Trotz allem. Von nicht allzu weit weht das Geheimnis her. Stehen wir nicht jetzt erst recht vor den großen Welträtseln? Ist denn die Geltung der Naturgesetze weniger mysteriös geworden? Oder das Verhalten der Dinge im Kleinsten und Größten? Wissen wir eigentlich, wovon wir reden, wenn wir sagen, die Welt habe mit dem Urknall vor Milliarden Jahren begonnen? Und wie können wir ein Verständnis dafür gewinnen, dass sich die kleinsten Teilchen der Welt in uferlose, unserem Verständnis kaum oder überhaupt nicht zugängliche Tiefen verlieren? Es gehört zu den paradoxesten Anekdoten, dass die Tür zum Re-Enchantment („Wieder-Verzauberung“) von der Wissenschaft selbst wieder geöffnet wurde oder anders ausgedrückt, dass der intrinsische Zauber der Welt wohl doch eigentlich nicht ganz verschwunden war. Denn wenn wir zu lebendigem Erleben, jenseits vom nüchternen Laborantenblick überhaupt noch fähig sind, werden wir ja nicht umhinkommen, dass unfassbare Wunder in Schönheiten eingewebt zu bestaunen und zu verehren, welches im Kleinsten und im Größten, in den vermeintlich unspektakulärsten Erscheinungen anschaulich ‚da’ ist. Dann erkennen wir, dass in der Ordnung der Welt ein geistiges Prinzip wirksam ist, das uns befähigt, über uns selbst hinauszugehen und mit den augenscheinlich unbelebten aber schönen Dingen der Welt, ob Staubkorn, Schneeflocke oder Sternenhimmel, in Verbindung zu treten und sie zu erkennen.

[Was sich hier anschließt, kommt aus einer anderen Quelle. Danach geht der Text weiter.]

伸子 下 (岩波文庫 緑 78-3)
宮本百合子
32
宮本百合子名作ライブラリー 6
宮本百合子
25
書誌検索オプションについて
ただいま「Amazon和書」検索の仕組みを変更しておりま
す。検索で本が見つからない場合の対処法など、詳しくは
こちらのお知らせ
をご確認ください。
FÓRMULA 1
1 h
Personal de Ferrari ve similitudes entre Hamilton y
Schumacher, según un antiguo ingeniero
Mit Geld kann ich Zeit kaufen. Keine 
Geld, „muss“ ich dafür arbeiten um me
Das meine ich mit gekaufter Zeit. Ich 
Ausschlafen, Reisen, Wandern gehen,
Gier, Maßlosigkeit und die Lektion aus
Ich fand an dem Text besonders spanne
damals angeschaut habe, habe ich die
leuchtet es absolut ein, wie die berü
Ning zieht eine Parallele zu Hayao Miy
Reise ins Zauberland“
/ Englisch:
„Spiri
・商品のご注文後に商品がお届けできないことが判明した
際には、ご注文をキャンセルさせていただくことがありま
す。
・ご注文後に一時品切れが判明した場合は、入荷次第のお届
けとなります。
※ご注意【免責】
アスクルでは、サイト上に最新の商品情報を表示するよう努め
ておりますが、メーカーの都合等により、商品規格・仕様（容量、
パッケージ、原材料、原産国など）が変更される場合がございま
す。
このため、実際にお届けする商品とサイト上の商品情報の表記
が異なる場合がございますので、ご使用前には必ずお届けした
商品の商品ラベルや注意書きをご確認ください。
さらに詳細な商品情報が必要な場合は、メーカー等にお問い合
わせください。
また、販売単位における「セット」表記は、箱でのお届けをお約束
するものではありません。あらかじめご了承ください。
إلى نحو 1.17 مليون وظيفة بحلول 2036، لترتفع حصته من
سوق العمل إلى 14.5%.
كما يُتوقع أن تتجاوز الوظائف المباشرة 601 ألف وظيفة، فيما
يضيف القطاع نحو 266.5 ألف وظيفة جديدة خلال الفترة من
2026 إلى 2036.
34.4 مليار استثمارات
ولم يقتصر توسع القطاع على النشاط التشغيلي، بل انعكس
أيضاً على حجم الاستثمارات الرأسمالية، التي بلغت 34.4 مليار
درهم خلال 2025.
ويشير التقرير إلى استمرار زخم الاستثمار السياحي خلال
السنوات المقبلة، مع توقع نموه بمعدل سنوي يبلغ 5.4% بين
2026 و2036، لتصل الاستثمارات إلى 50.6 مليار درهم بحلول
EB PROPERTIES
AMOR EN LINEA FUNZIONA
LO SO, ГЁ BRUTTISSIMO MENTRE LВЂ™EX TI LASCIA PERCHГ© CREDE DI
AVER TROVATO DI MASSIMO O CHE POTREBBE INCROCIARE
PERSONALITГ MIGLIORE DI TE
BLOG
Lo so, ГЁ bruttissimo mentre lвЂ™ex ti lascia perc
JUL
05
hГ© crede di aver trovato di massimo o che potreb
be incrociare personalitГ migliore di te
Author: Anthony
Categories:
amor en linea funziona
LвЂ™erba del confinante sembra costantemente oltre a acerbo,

Unserer Anschauung nach sind diese simplen Erscheinungen der Abglanz von Gottes Schönheit, einer uralten, archetypischen und erhabenen Idee. Für einige von uns ist sie sogar eine erfahrene und gedeutete Wirklichkeit. Zwar lässt sich immer schwieriger ein alltagsliturgisches Verhältnis zu den Dingen unserer Umgebung aufbauen (die verengte Möglichkeit, den Horizont in unseren Großstädten zu sichten, scheint hierfür ein passendes Bild zu geben), aber hin und wieder, in vielleicht den wenigen Momenten jenseits des ‚business as usual’ erahnen und spüren wir das Wirken und Weben, das Einatmen und Ausatmen des Logos. Und dieses Gewahrwerden ist ein maßgebliches Charakteristikum von uns als geistbegabte Wesen. Ein Merkmal, dass der Mythos Schöpfung nennt und das sich der anthropologischen Verkürzung von Menschen auf Biomechanismen widersetzt.